Entre perdas e danos

Edgar Nahoun nasceu no dia 8 de julho de 1921, em Paris, filho único de um casal de judeus sefarditas – descendentes dos judeus expulsos da península ibérica -, Vidal Nahum e Luna Beressi. Entre os anos de 1942 e 1944, já envolvido com o comunismo, assume o sobrenome Morin e passa a viver, então, uma dupla clandestinidade: como judeu e como comunista. Aos 40 anos, fez sua primeira viagem ao Brasil - país com o qual mantém constante intercâmbio. O roteiro incluiu outros países da América l_atina, como o Chile, onde frequentou cursos na Faculdade Latino Americana de Ciências Sociais, em seguida a Bolívia, o Peru e o México.
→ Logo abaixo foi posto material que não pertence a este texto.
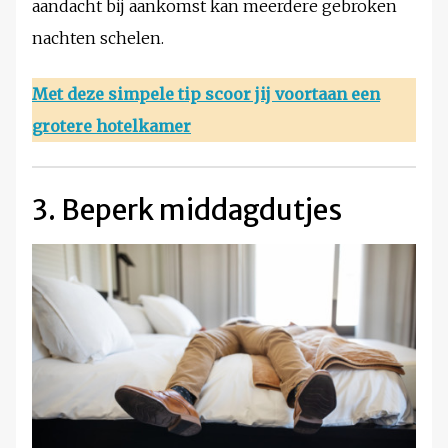
aandacht bij aankomst kan meerdere gebroken
nachten schelen.
Met deze simpele tip scoor jij voortaan een
grotere hotelkamer
3. Beperk middagdutjes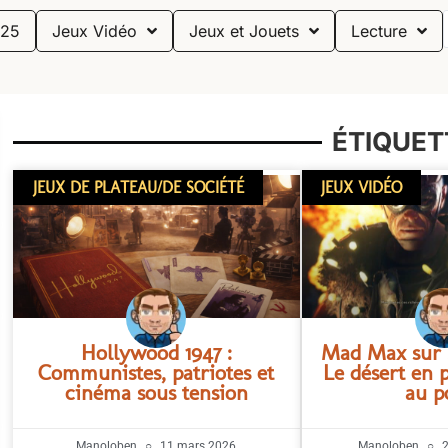
25
Jeux Vidéo
Jeux et Jouets
Lecture
ÉTIQUETT
JEUX DE PLATEAU/DE SOCIÉTÉ
JEUX VIDÉO
Hollywood 1947 :
Mad Max sur 
Communistes, patriotes et
Le désert en 
cinéma sous tension
au p
Manoloben
11 mars 2026
Manoloben
2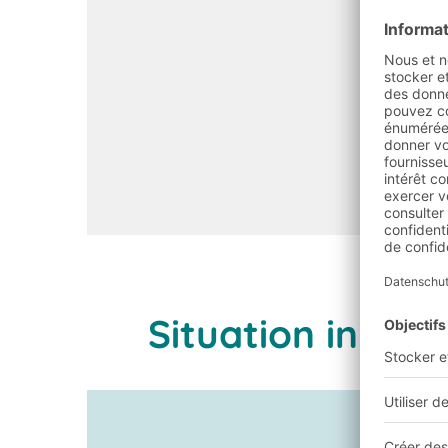
Situation initial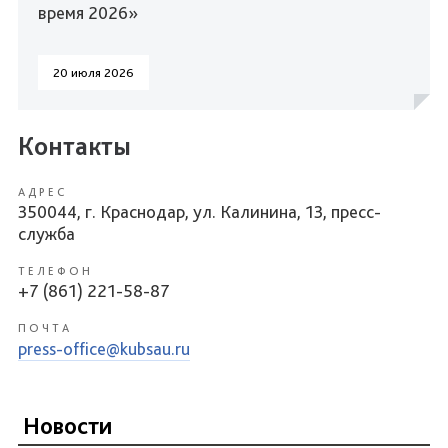
время 2026»
20 июля 2026
Контакты
АДРЕС
350044, г. Краснодар, ул. Калинина, 13, пресс-
служба
ТЕЛЕФОН
+7 (861) 221-58-87
ПОЧТА
press-office@kubsau.ru
Новости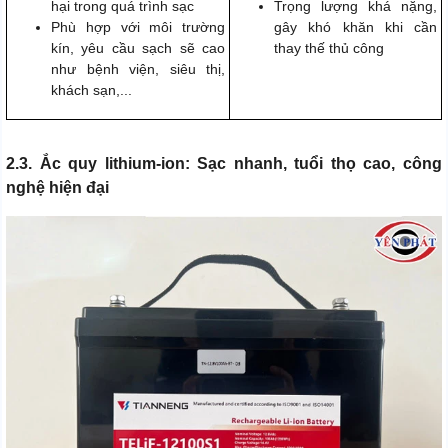
hại trong quá trình sạc
Trọng lượng khá nặng,
Phù hợp với môi trường
gây khó khăn khi cần
kín, yêu cầu sạch sẽ cao
thay thế thủ công
như bệnh viện, siêu thị,
khách sạn,...
2.3. Ắc quy lithium-ion: Sạc nhanh, tuổi thọ cao, công
nghệ hiện đại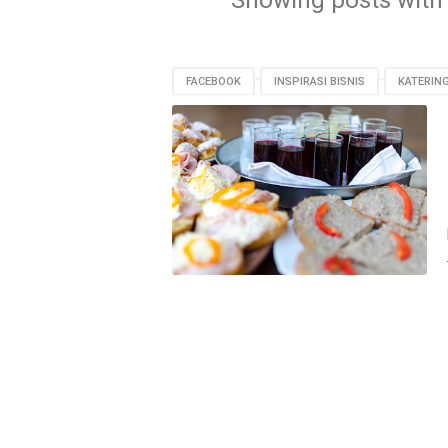
Showing posts with
FACEBOOK
INSPIRASI BISNIS
KATERIN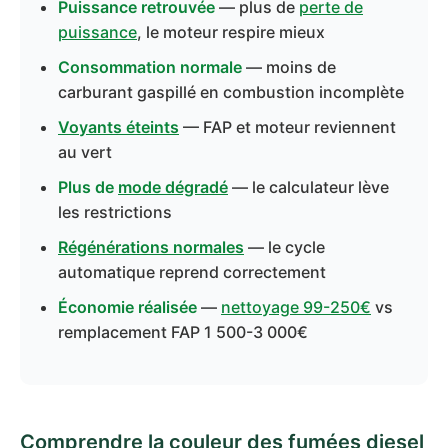
Puissance retrouvée
— plus de
perte de
puissance
, le moteur respire mieux
Consommation normale
— moins de
carburant gaspillé en combustion incomplète
Voyants éteints
— FAP et moteur reviennent
au vert
Plus de
mode dégradé
— le calculateur lève
les restrictions
Régénérations normales
— le cycle
automatique reprend correctement
Économie réalisée
—
nettoyage 99-250€
vs
remplacement FAP 1 500-3 000€
Comprendre la couleur des fumées diesel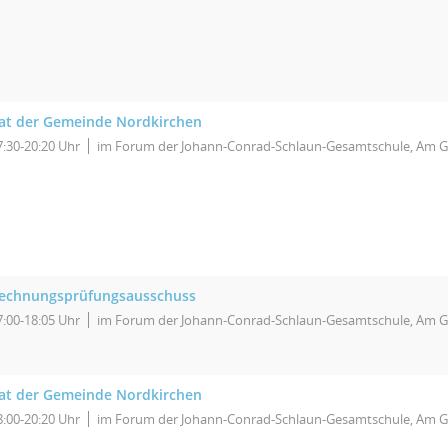
at der Gemeinde Nordkirchen
7:30-20:20 Uhr
im Forum der Johann-Conrad-Schlaun-Gesamtschule, Am G
echnungsprüfungsausschuss
7:00-18:05 Uhr
im Forum der Johann-Conrad-Schlaun-Gesamtschule, Am G
at der Gemeinde Nordkirchen
8:00-20:20 Uhr
im Forum der Johann-Conrad-Schlaun-Gesamtschule, Am G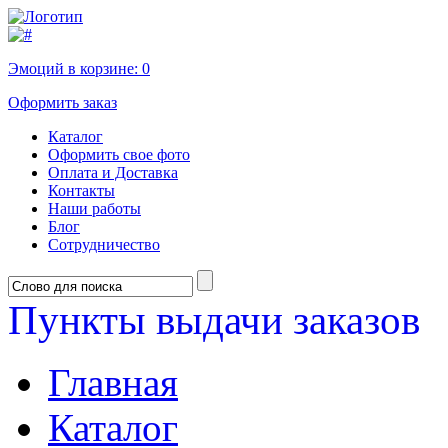
Эмоций в корзине:
0
Оформить заказ
Каталог
Оформить свое фото
Оплата и Доставка
Контакты
Наши работы
Блог
Сотрудничество
Пункты выдачи заказов
Главная
Каталог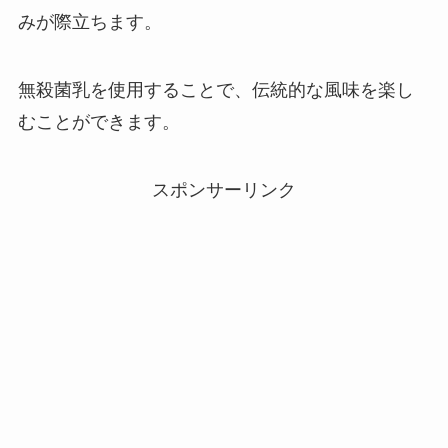
みが際立ちます。
無殺菌乳を使用することで、伝統的な風味を楽し
むことができます。
スポンサーリンク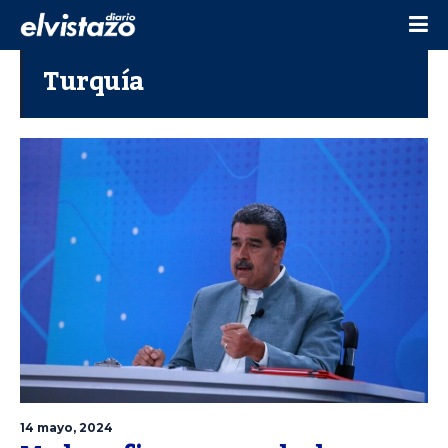
Turquía
14 mayo, 2024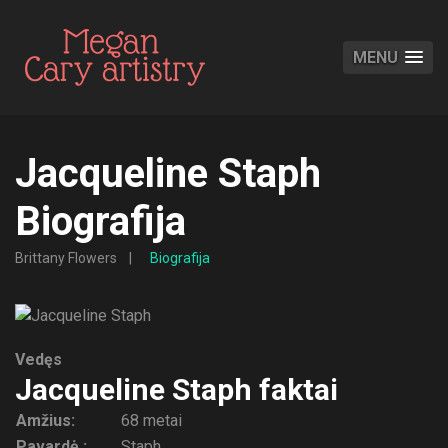
MENU
Jacqueline Staph
Biografija
Brittany Flowers
Biografija
Vedęs
Jacqueline Staph faktai
Amžius:
68 metai
Pavardė :
Staph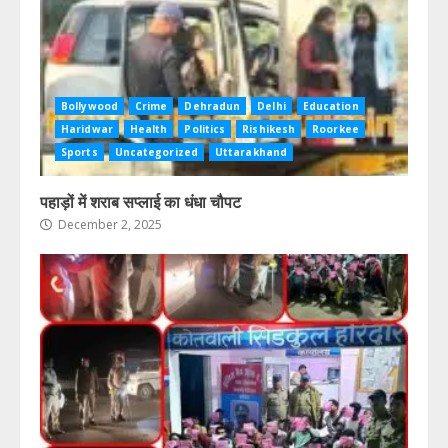
Bollywood
Crime
Dehradun
Delhi
Education
Haridwar
Health
Politics
Rishikesh
Roorkee
Sports
Uncategorized
Uttarakhand
पहाड़ों में शराब सप्लाई का धंधा चौपट
December 2, 2025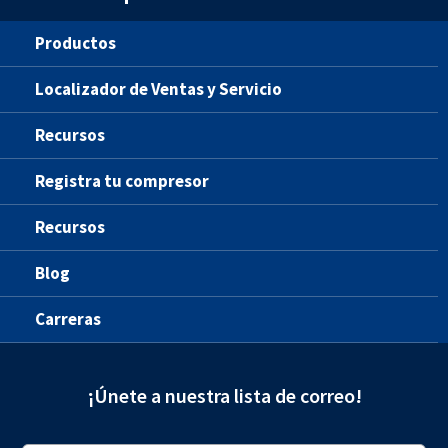
Productos
Localizador de Ventas y Servicio
Recursos
Registra tu compresor
Recursos
Blog
Carreras
¡Únete a nuestra lista de correo!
Autor de uma vasta bibliografia - entre os traduzidos para o português, estão As Duas Globalizações (Editora Sulina, 2007) e Cultura e Barbárie Européias (Instituto Piaget, 2007) -, o convidado da seção Depoimentos deste mês esteve em palestra no Sesc Pinheiros, no dia 10 de dezembro de 2007, na qual focou seu raciocínio no excesso de informações do homem contemporâneo. "Esse grande número de dados cai como chuva sobre nós, e, se não houver uma forma de ligar os conhecimentos, acabamos não entendendo nada", afirmou no início de sua fala. A explanação enveredou para "regras" de como é possível ser levado por essa enxurrada com o mínimo de proteção contra a iminente "perda de sabedoria e conhecimento" que ela provoca. "O conhecimento e a consciência sempre nos chegam com um grande atraso", disse o pensador. "E sempre existe o risco de chegarem tarde demais. Então, para resistir a todos os efeitos negativos dessa situação, quais poderiam ser as regras?" Entre elas, segundo Morin, estariam a consciência acerca da ambiguidade e ambivalência dos fatos, a noção da imprevisibilidade dos acontecimentos e a ciência dos princípios de um fenômeno que ele chama de ecologia da ação. A seguir, trechos de sua fala, em que explica como funcionam esses conceitos.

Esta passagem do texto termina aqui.